Märchenhaft
Es ist ja immer etwas riskant, einen Film, den alle schon in den Himmel und zurück gelobt haben, endlich anschauen zu gehen. Aber die Neugierde siegt.
Zum Glück.
Poor Things von Yorgos Lanthimos nicht gesehen zu haben, wäre ein echter Verlust.
Mehr als zwei Stunden taucht man in eine märchenhafte Welt voller seltsamer Mischwesen ein. Aber vor allem folgt man der anfangs kindlich trotzigen Bella in ihrer Entwicklung zur selbstbewussten, selbstbestimmten Frau. Natürlich drängen sich Anlehnungen an Dr. Frankenstein auf, aber dann auch wieder nicht. Denn nicht die eigene Hybris treibt Dr. Godwin, genannt God, Baxter an, sondern der naive, fast kindliche Glaube, etwas zu verbessern. Er, der selbst ein Opfer ist, bleibt gefangen in der Idee, dass, was man ihm angetan hat, aus Liebe geschah. Und so experimentiert er, aber er gibt eben auch bedingungslose Liebe weiter.

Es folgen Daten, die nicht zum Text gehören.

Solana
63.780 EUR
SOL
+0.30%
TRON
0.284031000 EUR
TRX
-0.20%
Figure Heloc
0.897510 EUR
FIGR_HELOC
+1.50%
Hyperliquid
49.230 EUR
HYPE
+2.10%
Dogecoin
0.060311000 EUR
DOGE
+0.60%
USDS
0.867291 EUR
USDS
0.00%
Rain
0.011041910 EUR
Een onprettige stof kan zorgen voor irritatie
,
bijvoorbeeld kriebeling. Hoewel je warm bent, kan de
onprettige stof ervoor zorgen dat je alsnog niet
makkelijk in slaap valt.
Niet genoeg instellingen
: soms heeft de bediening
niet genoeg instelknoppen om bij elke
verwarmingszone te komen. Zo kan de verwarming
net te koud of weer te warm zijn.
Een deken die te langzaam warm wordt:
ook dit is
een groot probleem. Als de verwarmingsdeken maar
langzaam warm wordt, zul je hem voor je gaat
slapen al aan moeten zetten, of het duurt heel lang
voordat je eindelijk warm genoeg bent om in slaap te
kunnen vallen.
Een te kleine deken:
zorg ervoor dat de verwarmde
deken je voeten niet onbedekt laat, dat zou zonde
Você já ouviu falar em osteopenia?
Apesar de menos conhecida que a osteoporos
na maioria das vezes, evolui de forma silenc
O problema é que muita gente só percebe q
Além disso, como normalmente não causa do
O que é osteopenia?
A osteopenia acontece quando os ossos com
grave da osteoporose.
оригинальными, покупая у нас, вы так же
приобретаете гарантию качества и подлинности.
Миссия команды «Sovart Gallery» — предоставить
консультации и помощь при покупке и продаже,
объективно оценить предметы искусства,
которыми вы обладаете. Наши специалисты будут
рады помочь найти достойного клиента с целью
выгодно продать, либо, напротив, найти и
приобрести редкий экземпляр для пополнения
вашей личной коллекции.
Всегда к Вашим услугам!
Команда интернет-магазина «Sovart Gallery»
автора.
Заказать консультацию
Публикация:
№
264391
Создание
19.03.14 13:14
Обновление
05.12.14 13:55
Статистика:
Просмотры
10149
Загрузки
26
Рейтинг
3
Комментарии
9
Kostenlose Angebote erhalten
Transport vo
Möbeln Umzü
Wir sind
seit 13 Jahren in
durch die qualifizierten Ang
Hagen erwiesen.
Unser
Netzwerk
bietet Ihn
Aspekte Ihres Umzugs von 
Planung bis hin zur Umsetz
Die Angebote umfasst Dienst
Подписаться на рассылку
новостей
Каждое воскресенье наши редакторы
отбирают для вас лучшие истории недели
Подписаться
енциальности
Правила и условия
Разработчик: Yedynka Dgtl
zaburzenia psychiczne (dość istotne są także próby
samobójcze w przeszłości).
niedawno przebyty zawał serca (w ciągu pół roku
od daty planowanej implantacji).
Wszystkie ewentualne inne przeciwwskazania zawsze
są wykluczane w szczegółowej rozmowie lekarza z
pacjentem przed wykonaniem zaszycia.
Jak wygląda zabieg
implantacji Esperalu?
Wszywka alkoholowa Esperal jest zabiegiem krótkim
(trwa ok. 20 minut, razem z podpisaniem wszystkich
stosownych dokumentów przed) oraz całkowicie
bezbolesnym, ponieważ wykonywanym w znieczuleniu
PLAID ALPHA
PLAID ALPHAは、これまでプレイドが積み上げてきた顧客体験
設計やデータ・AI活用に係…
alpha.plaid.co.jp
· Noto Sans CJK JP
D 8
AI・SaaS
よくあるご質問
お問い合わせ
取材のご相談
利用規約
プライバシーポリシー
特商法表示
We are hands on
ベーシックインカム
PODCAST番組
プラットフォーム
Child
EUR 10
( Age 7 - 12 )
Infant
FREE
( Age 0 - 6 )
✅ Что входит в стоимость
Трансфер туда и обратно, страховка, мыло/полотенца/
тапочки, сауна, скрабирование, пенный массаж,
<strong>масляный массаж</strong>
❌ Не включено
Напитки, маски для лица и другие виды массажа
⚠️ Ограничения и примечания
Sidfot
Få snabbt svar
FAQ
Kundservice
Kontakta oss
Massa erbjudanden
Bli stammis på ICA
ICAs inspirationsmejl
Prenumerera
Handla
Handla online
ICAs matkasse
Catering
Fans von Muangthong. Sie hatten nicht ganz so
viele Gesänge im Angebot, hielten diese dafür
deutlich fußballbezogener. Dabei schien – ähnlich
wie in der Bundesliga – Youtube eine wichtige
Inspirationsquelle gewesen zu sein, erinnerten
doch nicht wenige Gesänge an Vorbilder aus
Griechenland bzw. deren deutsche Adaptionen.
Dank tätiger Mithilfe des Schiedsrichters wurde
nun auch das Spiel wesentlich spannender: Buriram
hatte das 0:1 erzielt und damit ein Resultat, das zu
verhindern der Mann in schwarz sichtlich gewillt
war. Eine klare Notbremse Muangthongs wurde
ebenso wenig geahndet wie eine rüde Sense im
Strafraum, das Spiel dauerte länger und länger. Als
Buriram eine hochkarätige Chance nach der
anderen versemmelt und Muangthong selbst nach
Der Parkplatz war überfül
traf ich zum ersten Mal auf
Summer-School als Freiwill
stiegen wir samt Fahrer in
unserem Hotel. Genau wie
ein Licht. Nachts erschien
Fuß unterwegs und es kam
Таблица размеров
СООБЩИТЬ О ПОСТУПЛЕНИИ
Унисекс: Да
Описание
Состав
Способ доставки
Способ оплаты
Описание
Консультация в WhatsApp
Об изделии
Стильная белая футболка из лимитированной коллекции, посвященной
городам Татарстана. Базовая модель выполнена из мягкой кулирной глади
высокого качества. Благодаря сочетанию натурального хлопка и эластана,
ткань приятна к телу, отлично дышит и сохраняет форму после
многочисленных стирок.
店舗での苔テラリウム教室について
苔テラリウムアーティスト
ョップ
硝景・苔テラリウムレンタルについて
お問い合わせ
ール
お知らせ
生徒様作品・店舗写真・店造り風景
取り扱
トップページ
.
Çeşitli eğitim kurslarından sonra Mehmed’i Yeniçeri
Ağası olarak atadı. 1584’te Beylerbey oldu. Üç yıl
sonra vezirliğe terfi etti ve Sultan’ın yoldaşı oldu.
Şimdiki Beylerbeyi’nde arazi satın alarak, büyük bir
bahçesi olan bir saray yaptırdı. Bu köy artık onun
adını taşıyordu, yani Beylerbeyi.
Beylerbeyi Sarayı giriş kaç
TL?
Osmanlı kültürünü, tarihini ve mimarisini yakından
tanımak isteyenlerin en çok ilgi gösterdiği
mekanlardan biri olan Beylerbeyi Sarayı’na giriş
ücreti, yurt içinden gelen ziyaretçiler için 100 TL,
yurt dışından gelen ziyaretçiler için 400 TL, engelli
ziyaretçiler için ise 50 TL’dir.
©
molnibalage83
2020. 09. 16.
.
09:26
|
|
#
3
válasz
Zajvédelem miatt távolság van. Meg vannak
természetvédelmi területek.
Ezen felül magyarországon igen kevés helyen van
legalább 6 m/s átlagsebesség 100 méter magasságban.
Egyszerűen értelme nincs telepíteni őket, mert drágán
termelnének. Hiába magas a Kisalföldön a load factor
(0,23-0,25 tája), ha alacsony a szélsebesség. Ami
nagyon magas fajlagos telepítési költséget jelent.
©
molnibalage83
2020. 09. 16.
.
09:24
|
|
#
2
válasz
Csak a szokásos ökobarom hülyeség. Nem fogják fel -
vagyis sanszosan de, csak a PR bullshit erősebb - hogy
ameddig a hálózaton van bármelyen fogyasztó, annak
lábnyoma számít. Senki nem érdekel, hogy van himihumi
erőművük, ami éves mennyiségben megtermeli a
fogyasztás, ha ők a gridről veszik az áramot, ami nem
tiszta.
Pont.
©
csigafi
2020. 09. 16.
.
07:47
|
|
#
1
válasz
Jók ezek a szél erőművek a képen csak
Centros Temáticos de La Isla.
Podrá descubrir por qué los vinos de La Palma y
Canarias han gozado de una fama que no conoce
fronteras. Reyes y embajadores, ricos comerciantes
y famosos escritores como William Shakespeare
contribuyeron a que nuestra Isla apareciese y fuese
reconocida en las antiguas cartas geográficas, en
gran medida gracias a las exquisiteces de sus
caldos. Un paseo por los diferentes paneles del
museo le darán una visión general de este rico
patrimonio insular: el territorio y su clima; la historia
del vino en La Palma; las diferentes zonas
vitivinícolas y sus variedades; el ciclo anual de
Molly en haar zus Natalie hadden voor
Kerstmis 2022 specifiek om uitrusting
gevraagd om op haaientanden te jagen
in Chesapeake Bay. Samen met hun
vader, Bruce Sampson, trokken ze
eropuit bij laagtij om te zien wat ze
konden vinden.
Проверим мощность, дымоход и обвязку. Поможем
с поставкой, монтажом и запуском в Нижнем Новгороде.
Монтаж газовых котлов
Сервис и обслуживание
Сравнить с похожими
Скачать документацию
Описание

Und Bella, sein Geschöpf, darf ihre Neugierde ausleben, wissenschaftlich, klinisch exakt und, am wichtigsten, frei von einengenden Konventionen.
Perspektiven
Anfangs schwelgt die Geschichte in Schwarzweissbildern, mit einer Art Fischaugenoptik, bei der man den Eindruck hat, unter einem altmodischen Vergrösserungsglas zu stecken und beobachtet zu werden. Bellas Schritte in eine Emanzipation sieht man in extrem bunten Farben, eine phantastische Welt, in der je nach Grad ihrer Freiheit auch das Beobachtunsglas immer mehr wegfällt.
Sie gewinnt an Erfahrung, an Wissen, an Ausdrucksmöglichkeit.
Erfahrungen
Dass ihre direkte Art in einer viktorianischen Welt schwer missverstanden wird, ist klar. Dass sie das überhaupt nicht in ihrer Suche behindert, ist eine grosse Freude. Und das Ergebnis ist, anders als in vielen Genre-Filmen, nicht ein Wesen, das von Machtgier und Bosheit getrieben wird, sondern das ganz selbstverständlich Empathie entdeckt und diese lebt.
Im Kinosaal kam es immer wieder zu spontanem lauten Gelächter, weil auch der Humor definitiv nicht zu kurz kommt, aber auch kurze Momente des Schreckens waren deutlich an der Reaktion im Saal hörbar.
Ein sehr gelungener, lustiger, spannender, intelligenter Film, mit tollen Darstellern.